Violence jokes
Q: How do you get 10 babies in a trashcan?
A: With a blender.
Q: How do you get them out?
A: Chips.
That one person who can never bring a smile to your face...
Until you push them down 3 flights of stairs.
I'll slit your throat and kick you in the gut till you die one time.
"Rapeboat" has six fingers on each hand and one big eyebrow. Signs of inbreeding.
When's the only time a rapeboat is quiet? When he got his uncle's cock in his mouth.
(I want to apologize in advance. These are very dark jokes.)
What’s red and bad for your teeth? A brick.
I was going to tell a dead baby joke, but I decided to abort.
Why does Dr. Pepper come in a bottle? His wife is dead.
Why does Helen Keller hate porcupines? They’re painful to look at.
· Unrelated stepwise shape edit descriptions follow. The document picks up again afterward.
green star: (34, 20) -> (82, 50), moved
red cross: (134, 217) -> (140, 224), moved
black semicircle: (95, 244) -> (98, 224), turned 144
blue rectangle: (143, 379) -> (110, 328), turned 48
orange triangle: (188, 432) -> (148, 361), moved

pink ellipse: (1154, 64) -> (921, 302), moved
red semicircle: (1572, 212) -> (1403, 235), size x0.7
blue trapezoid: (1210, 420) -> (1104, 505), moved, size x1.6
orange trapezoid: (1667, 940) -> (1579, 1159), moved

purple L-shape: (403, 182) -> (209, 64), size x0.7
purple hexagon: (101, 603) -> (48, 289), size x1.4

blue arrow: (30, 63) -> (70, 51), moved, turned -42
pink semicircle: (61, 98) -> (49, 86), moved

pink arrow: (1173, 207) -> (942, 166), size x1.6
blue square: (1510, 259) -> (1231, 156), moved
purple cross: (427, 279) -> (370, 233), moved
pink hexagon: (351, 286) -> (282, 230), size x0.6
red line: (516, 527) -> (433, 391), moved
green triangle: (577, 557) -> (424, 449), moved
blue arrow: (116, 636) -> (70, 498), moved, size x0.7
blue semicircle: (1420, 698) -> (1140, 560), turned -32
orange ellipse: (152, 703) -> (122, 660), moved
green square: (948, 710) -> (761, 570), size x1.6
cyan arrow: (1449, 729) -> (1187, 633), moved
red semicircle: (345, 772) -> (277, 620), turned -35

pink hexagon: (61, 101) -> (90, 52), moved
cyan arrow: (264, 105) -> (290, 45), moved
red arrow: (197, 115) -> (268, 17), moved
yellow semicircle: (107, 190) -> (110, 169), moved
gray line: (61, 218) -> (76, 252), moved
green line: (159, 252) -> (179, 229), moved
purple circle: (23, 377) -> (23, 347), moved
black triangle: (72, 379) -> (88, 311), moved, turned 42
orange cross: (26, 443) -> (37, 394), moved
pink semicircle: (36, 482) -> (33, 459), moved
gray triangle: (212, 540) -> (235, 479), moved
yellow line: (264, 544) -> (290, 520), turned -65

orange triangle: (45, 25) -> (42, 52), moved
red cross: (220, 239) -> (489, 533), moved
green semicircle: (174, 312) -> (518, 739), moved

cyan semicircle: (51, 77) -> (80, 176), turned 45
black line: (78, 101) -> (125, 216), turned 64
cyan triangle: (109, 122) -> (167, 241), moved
Why can’t orphans play baseball? They don’t know where home is.
Give a man a match, and he’ll be warm for a few hours. Set a man on fire, and he will be warm for the rest of his life.
I asked a pretty, young homeless woman if I could take her home. She smiled at me and said yes. The look on her face soon changed, however, when I walked off with her cardboard box.
My wife and I have reached the difficult decision that we do not want children. If anybody does, please just send me your contact details and we can drop them off tomorrow.
Why did the guy run because the girl ripped his penis off?
How do you stop a baby from crying?
Throw a brick in its mouth.
How long does it take to blow up a baby in the microwave?
I don't know, I close my eyes when I masturbate...
I say 123, yeah, the kids bullied me, but they really don't know that my dad has a gun, yeah.
Murder: Wanna play a game?
Me: Ok (pulls out Xbox controller)
A child was walking through the forest when a wolf jumped in front of him. The child saw that the wolf had no leg. He then became a terrorist and caused 9/11.
How long does it take a baby to cook in the microwave?
I don't know. I close my eyes when I masturbate.
Roses are red, I have a confession:
A man kills best friend after 10hrs anal sex session.
Me: 911, I just killed someone.
Cops: Cool, we will not come.
Me: Why?
Cops: Don't admit a crime.
Phones: *Bang Bang*
Me: Well, that was 2 crimes done.
Knock, knock.
Who's there?
Stranger.
Stranger who?
Stranger, why are you in my house masticating my apparent dead wife?
You know how on Snapchat "hmu" means hit me up? A school posted "smu." Nikolas Cruz responded.
How can you tell when a female was raped? She crossed herself out.
Why are school shootings branded “very American”?
1. They usually happen in the USA.
2. They’re like the Fourth of July: there’s a lot of loud banging and kids screaming.
Would you rather:
Fight Mike Tyson
Or
Lick an elephant's butt after it took a crap with diarrhea?